Its main advantage over competitors is that it is based on the Blowfish cipher which allows the generation of lengths up to 448 bits. On top of that, having that in place it makes it harder for intruders to crack the hash because GPU's are not optimized for those amounts of bits.

PBKDF2

Just like Bcrypt, PBKDF2 is another password-hashing library. It's feature-rich and utilizes techniques. Its main difference to bcrypt is that it follows a different notion for their hashing, normally it would be hash$salt or salt$hash, but with PBKDF2 that becomes something like iterations$hash$salt. Utilizing that allows for future-proofing when computers are faster and can handle better iteration rates; therefore handle the iteration rate for that hash better.


So with that out the way, it comes down to preferences and what is important to our specific use case. For our dating app, the speed is not our main priority and the users are not constantly logging in and out- this will cancel out the need for a fast hashing function. Which favors Bcrypt, it is a notoriously slow hashing function, by doing that it essentially improves the randomness and eventually the hashing process. On top of that, it utilizes the Blowfish's block cipher instead of SHA- this means that rather than the entire input at once, the input gets hashed in blocks. By doing that you multiply the layer of security.
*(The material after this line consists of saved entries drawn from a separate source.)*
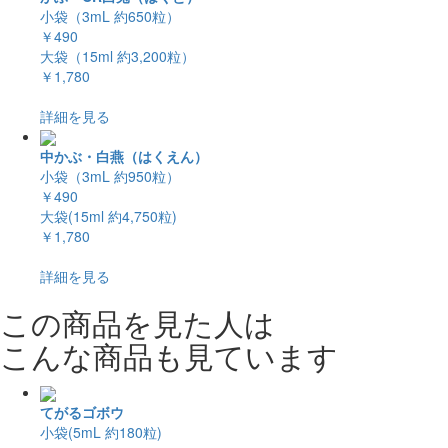
小袋（3mL 約650粒）
￥490
大袋（15ml 約3,200粒）
￥1,780
詳細を見る
中かぶ・白燕（はくえん）
小袋（3mL 約950粒）
￥490
大袋(15ml 約4,750粒)
￥1,780
詳細を見る
この商品を見た人は
こんな商品も見ています
てがるゴボウ
小袋(5mL 約180粒)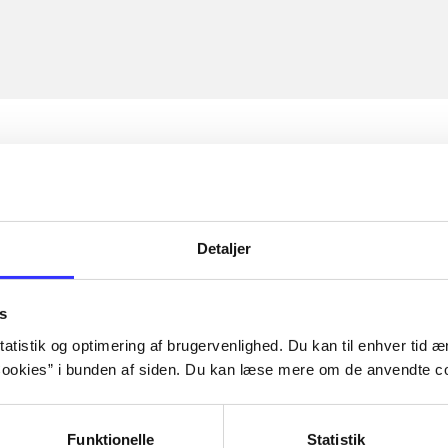
Detaljer
s
atistik og optimering af brugervenlighed. Du kan til enhver tid æn
ookies” i bunden af siden. Du kan læse mere om de anvendte co
Funktionelle
Statistik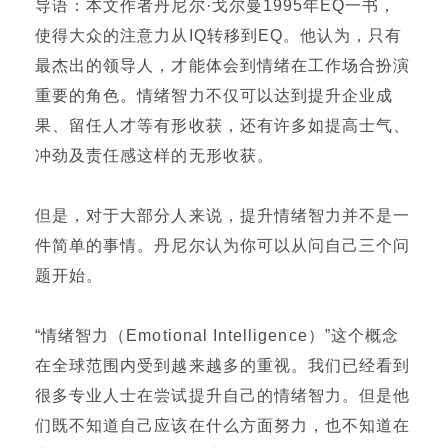
导语：本文作者丹尼尔·戈尔曼1995年EQ一书，
使得大众的注意力从IQ转移到EQ。他认为，只有
最杰出的领导人，才能体会到情绪在工作场合扮演
重要的角色。情绪智力不仅可以达到提升企业成
果、留任人才等有形收获，还有许多如提高士气、
冲劲及责任感这样的无形收获。
但是，对于大部分人来说，提升情绪智力并不是一
件简单的事情。丹尼尔认为你可以从问自己三个问
题开始。
“情绪智力（Emotional Intelligence）”这个概念
在全球范围内受到越来越多的重视。我们已经看到
很多专业人士在尝试提升自己的情绪智力。但是他
们既不知道自己应该在什么方面努力，也不知道在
With all of that considered, we have chosen to implement Bcrypt for our project because we don't need PBKDF2's modular, fast, SHA-type hashing approach but instead do want the more secure Bcrypt hashing function.

The implementation

First things first, we need to include the library in our project. Using genSaltSync(n) we set the iteration rounds on the salt- making it extra random.

const bcrypt = require('bcrypt');
const salt = bcrypt.genSaltSync(10);

With the iteration rounds for the salt in place, we're able to finally hash some passwords! In this piece of code, we use the hashSync which hashes the password. As parameters, it takes a plain-text string and the salt.

bcrypt.hashSync(req.session.register.password, salt);

When logging in, the incoming value is in plain text but that's okay. We search and find the user's hashed password from the database and then use the compareSync method. As parameters, this method takes the hashed password, the plain-text password, and the salt. It does it's cryptographic magic and calculates whether the plain-text password matched the hashed password.